In the 19th century, more than 2.5 million Chinese left the Pearl River Delta to venture abroad, travelling in search of work and economic opportunity. There, they established new communities yet remained connected to their places of origin. Over time, these places gained a new designation – qiaoxiang – the home villages of overseas migrants. Sustained by remittances from abroad, qiaoxiang developed distinct kinship systems, architecture, and cultures that reflected these transnational networks.

A new interdisciplinary research program – the Cangdong Village Project – is using archaeological methods to better understand how daily life in qiaoxiang was transformed by migration. This research was first reported in American Antiquity (“The Archaeology of Home: Qiaoxiang and Nonstate Actors in the Archaeology of the Chinese Diaspora,” 83[3]: 407-426). Now, a bilingual website and documentary film are bringing this research to a broad international and interdisciplinary audience.

Cangdong Village is a historic qiaoxiang located in the Kaiping Diaolou and Villages UNESCO World Heritage District. While archaeologists have studied Chinese diaspora settlements in the Americas, Australia, and New Zealand for over fifty years, this is the first study using archaeological methods to investigate historic qiaoxiang culture. Our primary goal is to gather new information about how village culture changed during peak migration in the late Qing (1875-1912) and early Republic (1912-1941) periods.

In December 2016, we mapped Cangdong Village, interviewed village residents about village land-use history, and conducted pedestrian survey to collect artifacts lying on the surface. We returned in December 2017 and conducted subsurface testing to locate buried deposits.
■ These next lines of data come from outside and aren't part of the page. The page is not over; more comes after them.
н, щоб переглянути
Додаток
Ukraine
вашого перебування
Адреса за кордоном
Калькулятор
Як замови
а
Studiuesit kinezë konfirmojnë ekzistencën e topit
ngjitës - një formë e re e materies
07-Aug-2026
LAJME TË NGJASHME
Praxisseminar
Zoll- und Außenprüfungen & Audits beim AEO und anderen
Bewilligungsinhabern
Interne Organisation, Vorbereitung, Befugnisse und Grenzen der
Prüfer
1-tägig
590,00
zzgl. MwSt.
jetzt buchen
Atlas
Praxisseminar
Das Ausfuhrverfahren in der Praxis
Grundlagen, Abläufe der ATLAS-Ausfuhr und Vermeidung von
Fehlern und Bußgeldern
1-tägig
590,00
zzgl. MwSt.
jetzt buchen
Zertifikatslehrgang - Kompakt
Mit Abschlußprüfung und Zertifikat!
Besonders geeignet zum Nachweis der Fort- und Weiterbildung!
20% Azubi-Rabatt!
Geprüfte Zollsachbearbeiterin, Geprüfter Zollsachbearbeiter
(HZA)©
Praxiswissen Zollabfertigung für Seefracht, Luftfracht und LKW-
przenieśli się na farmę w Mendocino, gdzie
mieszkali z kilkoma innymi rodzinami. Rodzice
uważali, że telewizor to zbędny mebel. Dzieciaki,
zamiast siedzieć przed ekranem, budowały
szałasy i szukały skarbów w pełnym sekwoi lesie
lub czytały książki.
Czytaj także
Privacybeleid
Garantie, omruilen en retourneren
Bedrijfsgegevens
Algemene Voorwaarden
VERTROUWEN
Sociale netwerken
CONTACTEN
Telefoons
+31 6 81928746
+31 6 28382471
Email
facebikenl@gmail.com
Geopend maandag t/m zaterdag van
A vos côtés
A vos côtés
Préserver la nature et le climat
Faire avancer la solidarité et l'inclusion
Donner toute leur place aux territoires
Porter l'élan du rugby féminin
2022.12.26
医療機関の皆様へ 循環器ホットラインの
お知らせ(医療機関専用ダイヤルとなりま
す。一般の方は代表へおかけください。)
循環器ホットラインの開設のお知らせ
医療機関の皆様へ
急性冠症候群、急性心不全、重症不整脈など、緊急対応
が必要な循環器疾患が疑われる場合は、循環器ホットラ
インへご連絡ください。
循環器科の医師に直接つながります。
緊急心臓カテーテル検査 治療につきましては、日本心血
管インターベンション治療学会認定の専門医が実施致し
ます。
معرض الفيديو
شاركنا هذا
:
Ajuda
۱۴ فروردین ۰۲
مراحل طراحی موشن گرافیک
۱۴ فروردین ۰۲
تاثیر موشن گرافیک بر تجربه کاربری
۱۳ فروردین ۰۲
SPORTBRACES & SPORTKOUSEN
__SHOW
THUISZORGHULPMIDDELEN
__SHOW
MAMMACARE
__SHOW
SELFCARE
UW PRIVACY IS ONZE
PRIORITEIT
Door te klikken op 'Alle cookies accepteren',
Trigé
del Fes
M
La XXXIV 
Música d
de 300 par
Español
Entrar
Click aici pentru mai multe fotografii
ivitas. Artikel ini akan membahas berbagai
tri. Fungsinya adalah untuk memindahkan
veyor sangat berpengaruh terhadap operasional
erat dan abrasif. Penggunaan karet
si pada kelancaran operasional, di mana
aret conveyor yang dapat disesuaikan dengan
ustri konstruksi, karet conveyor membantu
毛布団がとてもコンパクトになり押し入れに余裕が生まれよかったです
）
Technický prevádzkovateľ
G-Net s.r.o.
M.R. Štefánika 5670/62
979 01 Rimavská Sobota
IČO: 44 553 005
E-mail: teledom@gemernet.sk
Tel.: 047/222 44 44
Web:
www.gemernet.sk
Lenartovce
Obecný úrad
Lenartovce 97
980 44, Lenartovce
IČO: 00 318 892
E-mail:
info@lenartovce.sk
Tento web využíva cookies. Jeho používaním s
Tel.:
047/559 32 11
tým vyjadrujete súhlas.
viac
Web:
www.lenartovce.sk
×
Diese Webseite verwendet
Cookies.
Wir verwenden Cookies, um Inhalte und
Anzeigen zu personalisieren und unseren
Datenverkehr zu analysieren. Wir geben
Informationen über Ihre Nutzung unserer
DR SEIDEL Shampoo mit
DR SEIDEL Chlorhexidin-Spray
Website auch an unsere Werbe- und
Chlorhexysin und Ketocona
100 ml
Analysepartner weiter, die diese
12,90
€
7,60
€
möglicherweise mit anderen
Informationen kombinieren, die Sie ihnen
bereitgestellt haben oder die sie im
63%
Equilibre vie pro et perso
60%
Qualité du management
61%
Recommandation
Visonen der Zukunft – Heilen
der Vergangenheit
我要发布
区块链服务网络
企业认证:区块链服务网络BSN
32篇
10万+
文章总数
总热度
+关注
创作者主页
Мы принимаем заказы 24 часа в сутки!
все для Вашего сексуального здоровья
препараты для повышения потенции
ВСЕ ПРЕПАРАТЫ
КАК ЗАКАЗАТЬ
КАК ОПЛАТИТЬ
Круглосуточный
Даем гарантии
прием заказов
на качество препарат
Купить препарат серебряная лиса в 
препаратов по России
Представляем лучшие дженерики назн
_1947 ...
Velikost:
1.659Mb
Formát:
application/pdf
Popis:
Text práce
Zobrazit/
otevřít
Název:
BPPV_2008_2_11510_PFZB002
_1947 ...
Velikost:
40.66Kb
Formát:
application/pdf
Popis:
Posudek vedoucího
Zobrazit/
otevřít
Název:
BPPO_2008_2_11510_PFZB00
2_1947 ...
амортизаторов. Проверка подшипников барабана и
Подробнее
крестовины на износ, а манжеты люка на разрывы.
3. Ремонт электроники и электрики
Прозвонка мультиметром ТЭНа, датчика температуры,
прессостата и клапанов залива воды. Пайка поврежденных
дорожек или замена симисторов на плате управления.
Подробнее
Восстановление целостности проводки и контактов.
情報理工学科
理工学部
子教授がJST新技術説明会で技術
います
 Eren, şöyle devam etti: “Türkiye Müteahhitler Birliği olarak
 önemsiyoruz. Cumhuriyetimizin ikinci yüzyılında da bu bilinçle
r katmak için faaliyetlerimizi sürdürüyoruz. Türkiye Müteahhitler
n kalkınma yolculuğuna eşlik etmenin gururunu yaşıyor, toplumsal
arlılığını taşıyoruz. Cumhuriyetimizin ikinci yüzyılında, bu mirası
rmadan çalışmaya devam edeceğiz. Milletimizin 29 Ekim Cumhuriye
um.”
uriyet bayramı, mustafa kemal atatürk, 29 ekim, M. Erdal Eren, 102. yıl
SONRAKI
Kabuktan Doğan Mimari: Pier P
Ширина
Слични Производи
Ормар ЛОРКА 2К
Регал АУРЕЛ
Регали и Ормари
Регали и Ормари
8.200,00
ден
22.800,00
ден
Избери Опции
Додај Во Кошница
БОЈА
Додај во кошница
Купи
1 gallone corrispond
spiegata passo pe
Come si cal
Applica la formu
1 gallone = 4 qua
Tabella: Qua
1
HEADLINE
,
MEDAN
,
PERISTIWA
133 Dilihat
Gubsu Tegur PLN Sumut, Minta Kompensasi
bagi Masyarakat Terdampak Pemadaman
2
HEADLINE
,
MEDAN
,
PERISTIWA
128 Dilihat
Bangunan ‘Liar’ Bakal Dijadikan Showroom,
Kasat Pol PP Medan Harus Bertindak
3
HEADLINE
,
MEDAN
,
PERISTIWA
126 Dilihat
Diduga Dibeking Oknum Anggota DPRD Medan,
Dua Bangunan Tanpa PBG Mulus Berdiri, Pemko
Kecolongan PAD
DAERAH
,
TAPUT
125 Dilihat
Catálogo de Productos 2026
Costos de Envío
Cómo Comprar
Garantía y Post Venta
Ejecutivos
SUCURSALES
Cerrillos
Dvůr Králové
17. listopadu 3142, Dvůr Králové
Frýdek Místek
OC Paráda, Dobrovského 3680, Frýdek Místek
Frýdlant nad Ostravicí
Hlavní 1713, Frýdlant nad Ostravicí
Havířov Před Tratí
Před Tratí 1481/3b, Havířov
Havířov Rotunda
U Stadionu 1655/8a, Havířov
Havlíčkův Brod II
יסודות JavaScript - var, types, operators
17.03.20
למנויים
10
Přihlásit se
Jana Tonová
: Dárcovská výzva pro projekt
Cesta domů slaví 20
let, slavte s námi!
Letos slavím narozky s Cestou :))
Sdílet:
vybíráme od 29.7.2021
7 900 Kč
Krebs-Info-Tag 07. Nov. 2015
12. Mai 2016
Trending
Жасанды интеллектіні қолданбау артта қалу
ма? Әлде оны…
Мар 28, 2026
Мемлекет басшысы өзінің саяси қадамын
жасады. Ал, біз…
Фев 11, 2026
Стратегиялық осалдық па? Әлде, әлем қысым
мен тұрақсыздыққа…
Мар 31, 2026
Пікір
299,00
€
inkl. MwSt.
Three of the four test units encountered intact historic deposits containing tableware ceramics, food containers, buttons and buckles from clothing, medicine bottles, and other items used in daily life. In all, over 14,000 artifacts were recovered.

The most surprising research finding is the presence of household goods manufactured in the United States and Europe. Alongside Chinese porcelain bowls and spoons, 19th century residents of Cangdong Village used platters and other dishes produced in England’s Staffordshire region. Traditional Chinese medicines were augmented with patent remedies manufactured in California and Massachusetts. Metal buttons and buckles indicate the adoption of some articles of western-style clothing. These imported goods indicate that qiaoxiang residents were fully networked with the emerging global economy.

Cangdong Village is only one of several thousand qiaoxiang in the Pearl River Delta region. One of the Cangdong Village researchers, Laura Ng, is currently conducting research at Wo Hing, a qiaoxiang in neighboring Taishan County. Additionally, Australian researcher Denis Byrne and colleagues are undertaking a multi-year research program on heritage corridors connecting Australia and Zhongshan County, Guangdong Province. Together, these programs mark the beginning of a truly transnational archaeology of the Chinese diaspora.